And if you want a dragon, a little flat dragon face made of plastic that has a small speaker and light up eyes. My copy of Exploding Kittens has a chip in the box that reacts to light. You open the box and it meows at you. This could easily be used when you press a button, most likely an ear, and the chip activates, making it roar and get the eyes to light up. These changes could drop the price. Probably to around 70 bucks. Still on the middle to high level costs in a hobby store, but certainly easier to swallow than 120.
Well, we’re considering a flat board version, but really, it’s not to the level of what I would call animatronics. It’s a small motor (shaking) that additionally turns on a pair of LED eyes and pulls on wings with the same kind of mechanics you get in a $2 Happy Meal toy. And a sound chip is not that expensive, or it wouldn’t be used in $5 greeting cards.
It’s possible to have this be triggered by humans rather than an egg timer, but the timing element is more interesting. And being able to have something delay the dragon (add some time to the timer) would be useful, if that mechanic could be added without too much additional work.

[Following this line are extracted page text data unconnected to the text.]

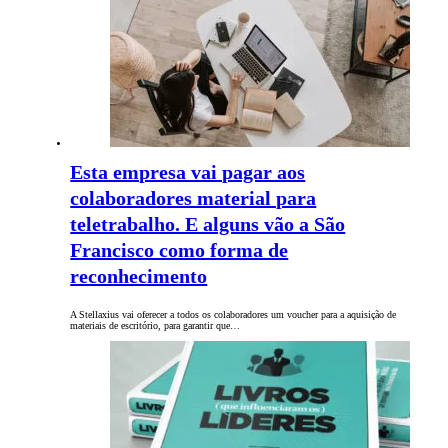
Esta empresa vai pagar aos
colaboradores material para
teletrabalho. E alguns vão a São
Francisco como forma de
reconhecimento
A Stellaxius vai oferecer a todos os colaboradores um voucher para a aquisição de
materiais de escritório, para garantir que…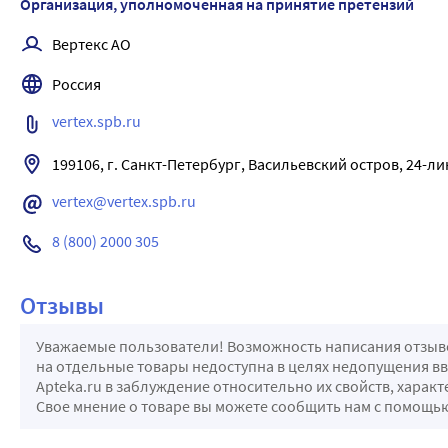
Организация, уполномоченная на принятие претензий
Вертекс АО
Россия
vertex.spb.ru
vertex@vertex.spb.ru
8 (800) 2000 305
Отзывы
Уважаемые пользователи! Возможность написания отзывов
на отдельные товары недоступна в целях недопущения в
Apteka.ru в заблуждение относительно их свойств, харак
Свое мнение о товаре вы можете сообщить нам с помощ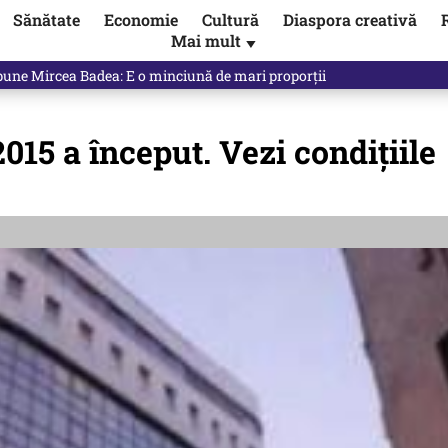
Sănătate
Economie
Cultură
Diaspora creativă
Mai mult
▼
spune Mircea Badea: E o minciună de mari proporții
015 a început. Vezi condițiile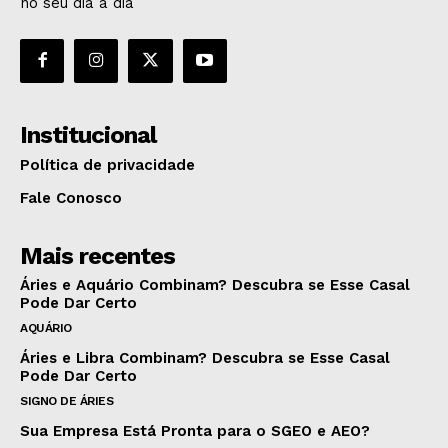
no seu dia a dia
Institucional
Política de privacidade
Fale Conosco
Mais recentes
Áries e Aquário Combinam? Descubra se Esse Casal
Pode Dar Certo
AQUÁRIO
Áries e Libra Combinam? Descubra se Esse Casal
Pode Dar Certo
SIGNO DE ÁRIES
Sua Empresa Está Pronta para o SGEO e AEO?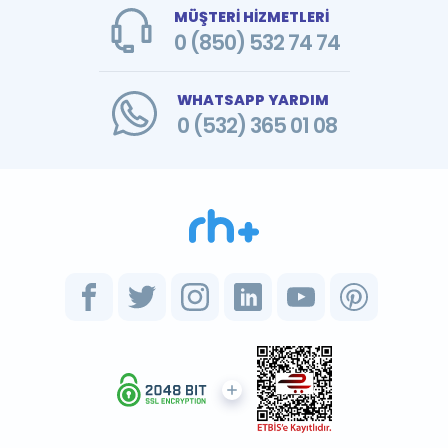
MÜŞTERİ HİZMETLERİ
0 (850) 532 74 74
WHATSAPP YARDIM
0 (532) 365 01 08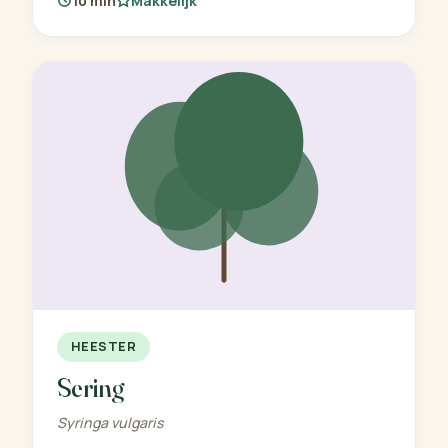
10 min
Makkelijk
HEESTER
Sering
Syringa vulgaris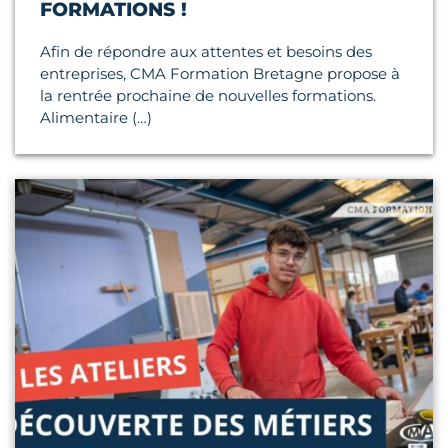
FORMATIONS !
Afin de répondre aux attentes et besoins des
entreprises, CMA Formation Bretagne propose à
la rentrée prochaine de nouvelles formations.
Alimentaire (…)
Lire l'article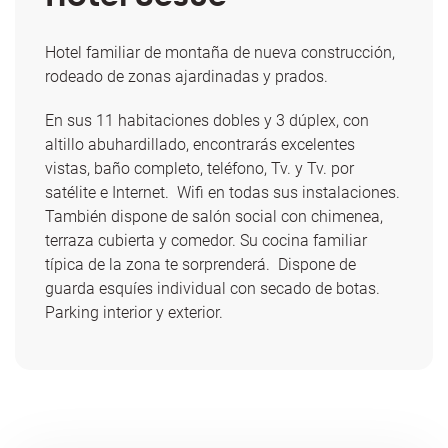
Hotel familiar de montaña de nueva construcción,
rodeado de zonas ajardinadas y prados.
En sus 11 habitaciones dobles y 3 dúplex, con
altillo abuhardillado, encontrarás excelentes
vistas, baño completo, teléfono, Tv. y Tv. por
satélite e Internet. Wifi en todas sus instalaciones.
También dispone de salón social con chimenea,
terraza cubierta y comedor. Su cocina familiar
típica de la zona te sorprenderá. Dispone de
guarda esquíes individual con secado de botas.
Parking interior y exterior.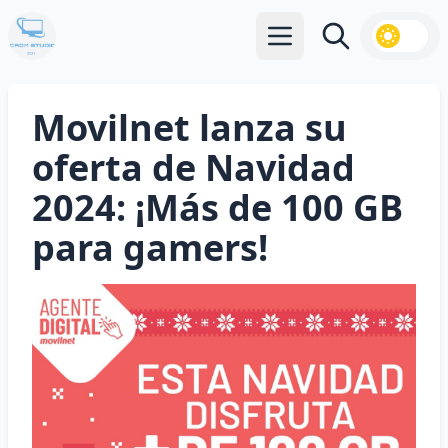
Abrir menú principal
Buscar
Movilnet lanza su
oferta de Navidad
2024: ¡Más de 100 GB
para gamers!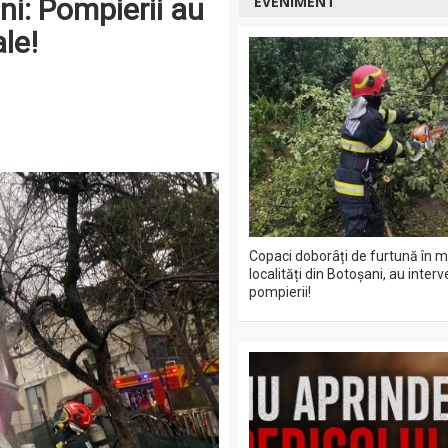
ni: Pompierii au
EVENIMENT
le!
Copaci doborâți de furtună în m
localități din Botoșani, au interv
pompierii!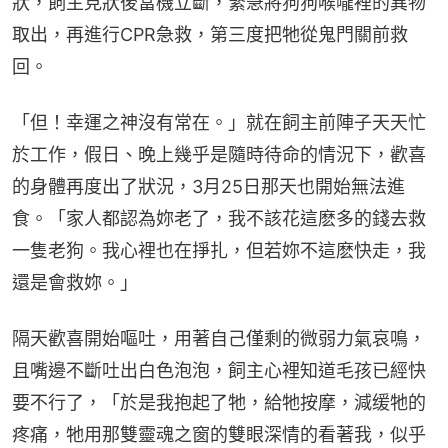
狀，飼主見狀後當機立斷，緊急將狗狗喉嚨裡的異物
取出，再進行CPR急救，第三度把牠從鬼門關前救
回。
「但！幸運之神沒有常在。」就在飼主前陣子天天忙
於工作，假日、晚上幾乎是隨時待命的情況下，歡喜
的身體再度出了狀況，3月25日那天也開始無法進
食。「家人都認為妳老了，我不該花這麽多的錢去救
一隻老狗。我心裡也在掙扎，但若妳不這麽快走，我
還是會救妳。」
隔天歡喜開始嘔吐，用著自己僅剩的微弱力氣哀鳴，
且嘴邊不斷吐出白色泡泡，飼主心裡知道毛孩已經快
要不行了，「於是我抱起了牠，給牠按摩，減缓牠的
疼痛，牠用那雙靈魂之窗的雙眼深情的看著我，似乎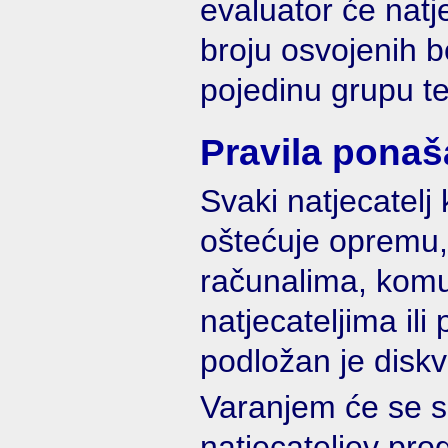
evaluator će natje
broju osvojenih 
pojedinu grupu te
Pravila ponaš
Svaki natjecatelj
oštećuje opremu,
računalima, komu
natjecateljima ili
podložan je diskva
Varanjem će se s
natjecateljev pr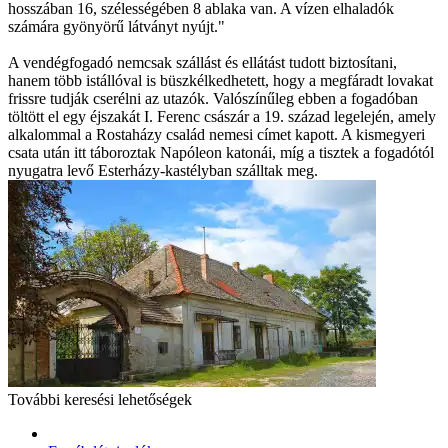
hosszában 16, szélességében 8 ablaka van. A vízen elhaladók
számára gyönyörű látványt nyújt."
A vendégfogadó nemcsak szállást és ellátást tudott biztosítani,
hanem több istállóval is büszkélkedhetett, hogy a megfáradt lovakat
frissre tudják cserélni az utazók. Valószínűleg ebben a fogadóban
töltött el egy éjszakát I. Ferenc császár a 19. század legelején, amely
alkalommal a Rostaházy család nemesi címet kapott. A kismegyeri
csata után itt táboroztak Napóleon katonái, míg a tisztek a fogadótól
nyugatra levő Esterházy-kastélyban szálltak meg.
További keresési lehetőségek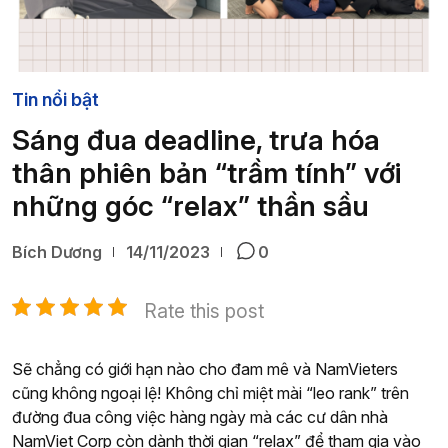
Tin nổi bật
Sáng đua deadline, trưa hóa
thân phiên bản “trầm tính” với
những góc “relax” thần sầu
Bích Dương
14/11/2023
0
Rate this post
Sẽ chẳng có giới hạn nào cho đam mê và NamVieters
cũng không ngoại lệ! Không chỉ miệt mài “leo rank” trên
đường đua công việc hàng ngày mà các cư dân nhà
NamViet Corp còn dành thời gian “relax” để tham gia vào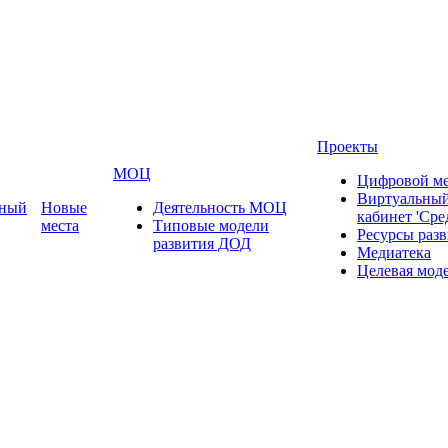
Проекты
МОЦ
Цифровой ме
Виртуальный
ьный
Новые
Деятельность МОЦ
кабинет 'Сре
места
Типовые модели
Ресурсы раз
развития ДОД
Медиатека
Целевая мод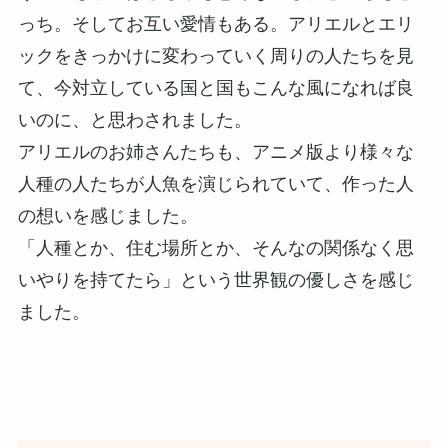
っち。そしてお互い愛情もある。アリエルとエリ
ックをきっかけに変わっていく周りの人たちを見
て、今対立している国と国もこんな風になれば良
いのに、と思わされました。
アリエルのお姉さんたちも、アニメ版より様々な
人種の人たちが人魚を演じられていて、作った人
の想いを感じました。
「人種とか、住む場所とか、そんなの関係なく思
いやりを持てたら」という世界観の優しさを感じ
ました。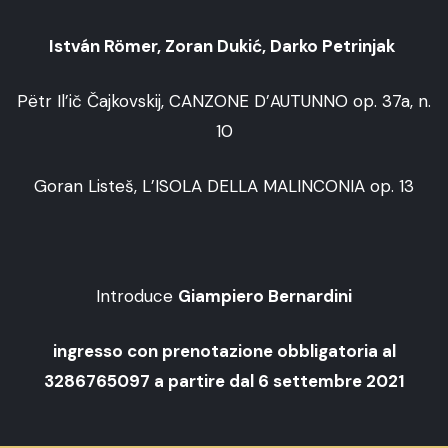
István Römer, Zoran Dukić, Darko Petrinjak
Pëtr Il’ič Čajkovskij, CANZONE D’AUTUNNO op. 37a, n.
10
Goran Listeš, L’ISOLA DELLA MALINCONIA op. 13
Introduce
Giampiero Bernardini
ingresso con prenotazione obbligatoria al
3286765097 a partire dal 6 settembre 2021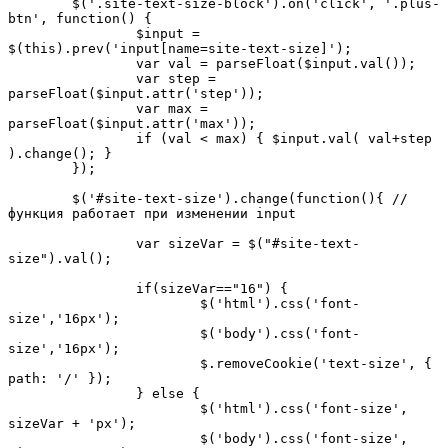
	$('.site-text-size-block').on('click', '.plus-
btn', function() {

		$input = 
$(this).prev('input[name=site-text-size]');

		var val = parseFloat($input.val());

		var step = 
parseFloat($input.attr('step'));

		var max = 
parseFloat($input.attr('max'));

		if (val < max) { $input.val( val+step 
).change(); }

	});	

	$('#site-text-size').change(function(){ //
функция работает при изменении input

		var sizeVar = $("#site-text-
size").val();

		if(sizeVar=="16") {

			$('html').css('font-
size','16px');

			$('body').css('font-
size','16px');

			$.removeCookie('text-size', { 
path: '/' });

		} else {

			$('html').css('font-size', 
sizeVar + 'px');

			$('body').css('font-size', 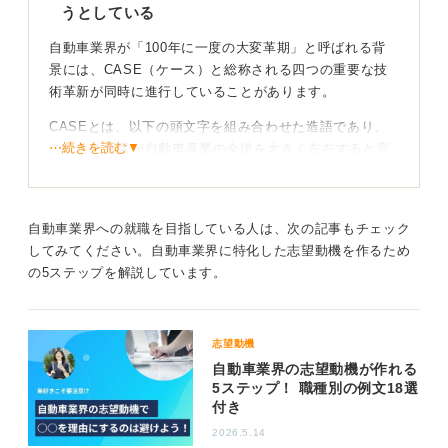
うとしている
自動車業界が「100年に一度の大変革期」と呼ばれる背
景には、CASE（ケース）と総称される四つの重要な技
術革新が同時に進行していることがあります。
CASEとは、以下の頭文字を組み合わせた造語であり、
⋯続きを読む▼
これらの要素が自動車産業の今後を大きく左右すると言
われているのです。
・Connected：通信技術による自動車のIoT化
・Autonomous：自動運転
自動車業界への就職を目指している人は、次の記事もチェック
・Shared & Services：カーシェアリングやモビリティ
してみてください。自動車業界に特化した志望動機を作るため
サービス
の5ステップを解説しています。
・Electric：電動化
特に、脱炭素社会への移行が世界的に進むなかで、ガソ
志望動機
リン車からEVやハイブリッド車などの電動車へのシフト
自動車業界の志望動機が作れる
が加速していますが、国や地域によって普及の度合いに
5ステップ！ 職種別の例文18選
は差が見られます。
付き
これにより、エンジンを中心とした従来の製造技術やサ
2026.5.14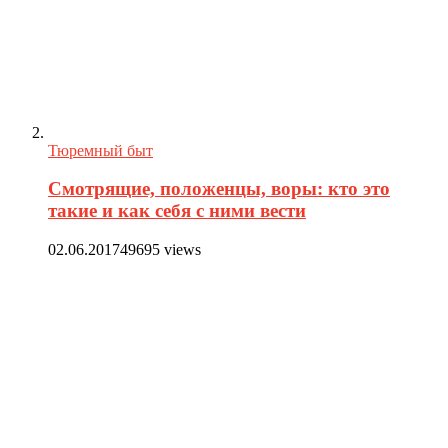
Тюремный быт
Смотрящие, положенцы, воры: кто это
такие и как себя с ними вести
02.06.2017
49695 views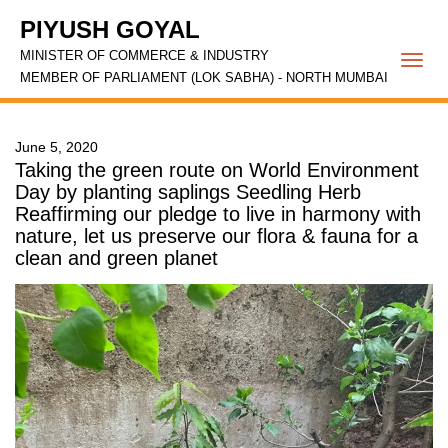
PIYUSH GOYAL
MINISTER OF COMMERCE & INDUSTRY
Togg
MEMBER OF PARLIAMENT (LOK SABHA) - NORTH MUMBAI
navi
June 5, 2020
Taking the green route on World Environment
Day by planting saplings Seedling Herb
Reaffirming our pledge to live in harmony with
nature, let us preserve our flora & fauna for a
clean and green planet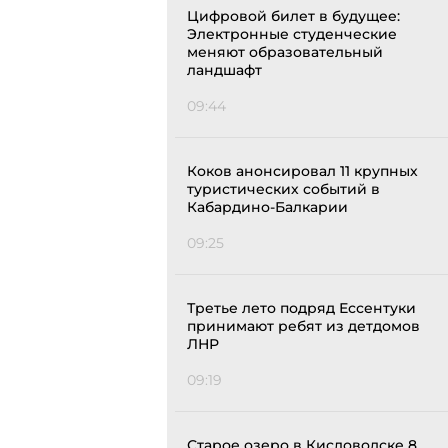
Цифровой билет в будущее:
Электронные студенческие
меняют образовательный
ландшафт
09:44
Коков анонсировал 11 крупных
туристических событий в
Кабардино-Балкарии
09:25
Третье лето подряд Ессентуки
принимают ребят из детдомов
ЛНР
09:19
Старое озеро в Кисловодске 8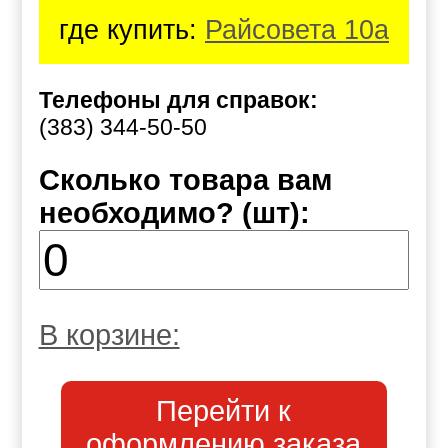
где купить:
Райсовета 10а
Телефоны для справок:
(383) 344-50-50
Сколько товара вам
необходимо? (шт):
В корзине:
Перейти к
оформлению заказа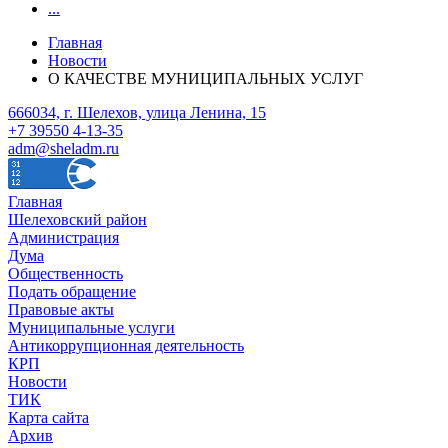
...
Главная
Новости
О КАЧЕСТВЕ МУНИЦИПАЛЬНЫХ УСЛУГ
666034, г. Шелехов, улица Ленина, 15
+7 39550 4-13-35
adm@sheladm.ru
Главная
Шелеховский район
Администрация
Дума
Общественность
Подать обращение
Правовые акты
Муниципальные услуги
Антикоррупционная деятельность
КРП
Новости
ТИК
Карта сайта
Архив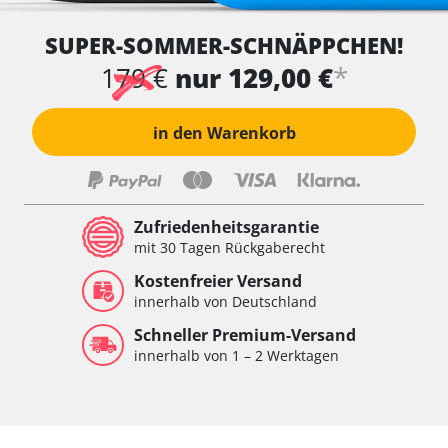
SUPER-SOMMER-SCHNÄPPCHEN!
*
179 €
nur 129,00 €
in den Warenkorb
Zufriedenheitsgarantie
mit 30 Tagen Rückgaberecht
Kostenfreier Versand
innerhalb von Deutschland
Schneller Premium-Versand
innerhalb von 1 – 2 Werktagen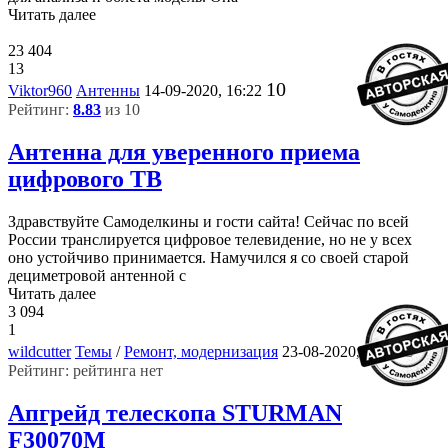
Читать далее
23 404
13
10
Viktor960
Антенны
14-09-2020, 16:22
Рейтинг:
8.83
из 10
Антенна для уверенного приема
цифрового ТВ
Здравствуйте Самоделкины и гости сайта! Сейчас по всей
России транслируется цифровое телевидение, но не у всех
оно устойчиво принимается. Намучился я со своей старой
дециметровой антенной с
Читать далее
3 094
1
3
wildcutter
Темы
/
Ремонт, модернизация
23-08-2020, 08:45
Рейтинг: рейтинга нет
Апгрейд телескопа STURMAN
F30070M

I would say that this game probably dips above the $30 level (the level that currently my family shies away from, but is common for board games these days), but needn’t be above the $60 level. Though really, I’m making guesses from the Fred Meyer toy aisle shelves, which imply mass-produced games and the associated drops in cost due to good design and better manufacturing processes.
And I’m not thinking in terms of what the parts cost. Indeed, you are right with the price of parts. I’m thinking in terms of what a company will charge for things. Take The Horror that Came to Atlantic City. That infamous Kickstarter doesn’t have any special things going. There’s no little robotic dragon that screams and lights up. They’re charging 70 bucks for that. And this is a simple roll and move game. But because of the infamy behind it. (This kickstarter is one of the million dollar horror stories because it made so much money, and the director took the money and ran, leaving the designers and backers high and dry. But it did get a happy ending with Cryptozoic buying the property and then sending a copy to every backer.)
I’m also thinking hobby shops since they are the ones that typically deal with Niche Games, and Niche Games have a higher price tag anyway. Even with a successful Kickstarter, that might be where the game goes anyway because Mass Produced is so hard to break into.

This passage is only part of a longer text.